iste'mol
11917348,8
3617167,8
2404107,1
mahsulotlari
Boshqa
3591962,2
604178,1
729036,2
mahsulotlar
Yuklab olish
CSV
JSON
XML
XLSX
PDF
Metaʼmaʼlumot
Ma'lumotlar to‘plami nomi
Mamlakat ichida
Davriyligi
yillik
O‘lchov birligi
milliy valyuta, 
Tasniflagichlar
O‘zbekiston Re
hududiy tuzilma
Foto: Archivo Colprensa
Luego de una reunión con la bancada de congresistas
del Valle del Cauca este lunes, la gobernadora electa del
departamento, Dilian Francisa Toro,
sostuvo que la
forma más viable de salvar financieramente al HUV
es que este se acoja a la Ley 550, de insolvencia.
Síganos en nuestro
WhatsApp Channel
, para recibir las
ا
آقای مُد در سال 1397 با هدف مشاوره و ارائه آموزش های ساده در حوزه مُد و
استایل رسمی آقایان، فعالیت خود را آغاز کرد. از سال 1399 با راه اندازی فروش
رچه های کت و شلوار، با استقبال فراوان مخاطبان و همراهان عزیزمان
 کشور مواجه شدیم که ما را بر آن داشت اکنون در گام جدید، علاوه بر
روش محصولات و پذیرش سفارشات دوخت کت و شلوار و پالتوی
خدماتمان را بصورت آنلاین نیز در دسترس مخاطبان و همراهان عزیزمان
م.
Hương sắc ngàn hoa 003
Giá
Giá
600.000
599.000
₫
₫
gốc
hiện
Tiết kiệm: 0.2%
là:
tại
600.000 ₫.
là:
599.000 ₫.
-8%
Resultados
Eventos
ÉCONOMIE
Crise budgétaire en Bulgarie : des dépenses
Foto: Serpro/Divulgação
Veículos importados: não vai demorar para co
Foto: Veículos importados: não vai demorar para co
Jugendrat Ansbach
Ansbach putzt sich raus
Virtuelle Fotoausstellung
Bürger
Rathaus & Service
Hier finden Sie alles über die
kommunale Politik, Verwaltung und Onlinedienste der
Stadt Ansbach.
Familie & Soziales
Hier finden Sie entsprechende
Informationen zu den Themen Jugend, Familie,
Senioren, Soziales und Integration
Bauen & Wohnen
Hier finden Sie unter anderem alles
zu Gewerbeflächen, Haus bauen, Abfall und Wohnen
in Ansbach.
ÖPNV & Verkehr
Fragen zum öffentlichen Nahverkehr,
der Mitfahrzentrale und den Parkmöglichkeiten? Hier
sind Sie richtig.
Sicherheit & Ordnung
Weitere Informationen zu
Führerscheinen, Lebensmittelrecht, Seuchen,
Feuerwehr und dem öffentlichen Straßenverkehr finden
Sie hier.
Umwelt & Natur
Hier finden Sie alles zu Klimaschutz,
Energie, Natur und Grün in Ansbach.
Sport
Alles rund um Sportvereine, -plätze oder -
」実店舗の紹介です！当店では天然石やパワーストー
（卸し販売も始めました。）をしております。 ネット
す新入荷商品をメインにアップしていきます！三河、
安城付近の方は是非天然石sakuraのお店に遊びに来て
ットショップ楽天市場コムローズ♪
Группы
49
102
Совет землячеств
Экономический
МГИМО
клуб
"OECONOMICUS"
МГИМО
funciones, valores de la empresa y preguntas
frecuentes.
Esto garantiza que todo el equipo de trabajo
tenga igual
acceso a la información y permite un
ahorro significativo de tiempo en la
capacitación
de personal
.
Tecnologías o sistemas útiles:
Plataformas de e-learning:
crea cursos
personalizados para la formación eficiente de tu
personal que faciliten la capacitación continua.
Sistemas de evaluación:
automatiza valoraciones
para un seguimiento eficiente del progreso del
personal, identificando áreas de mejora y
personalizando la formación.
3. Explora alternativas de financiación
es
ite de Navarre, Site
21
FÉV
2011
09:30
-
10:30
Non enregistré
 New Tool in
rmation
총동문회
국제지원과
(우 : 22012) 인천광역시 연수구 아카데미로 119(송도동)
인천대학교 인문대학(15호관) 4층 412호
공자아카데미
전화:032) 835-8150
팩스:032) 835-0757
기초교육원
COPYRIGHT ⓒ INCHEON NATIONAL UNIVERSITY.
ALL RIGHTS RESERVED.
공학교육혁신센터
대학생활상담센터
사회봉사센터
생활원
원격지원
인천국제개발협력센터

TASK ITEM >> The required answer is each line of the data in which the word "öffentlichen" appears.

OUTPUT >>
Fragen zum öffentlichen Nahverkehr,
Feuerwehr und dem öffentlichen Straßenverkehr finden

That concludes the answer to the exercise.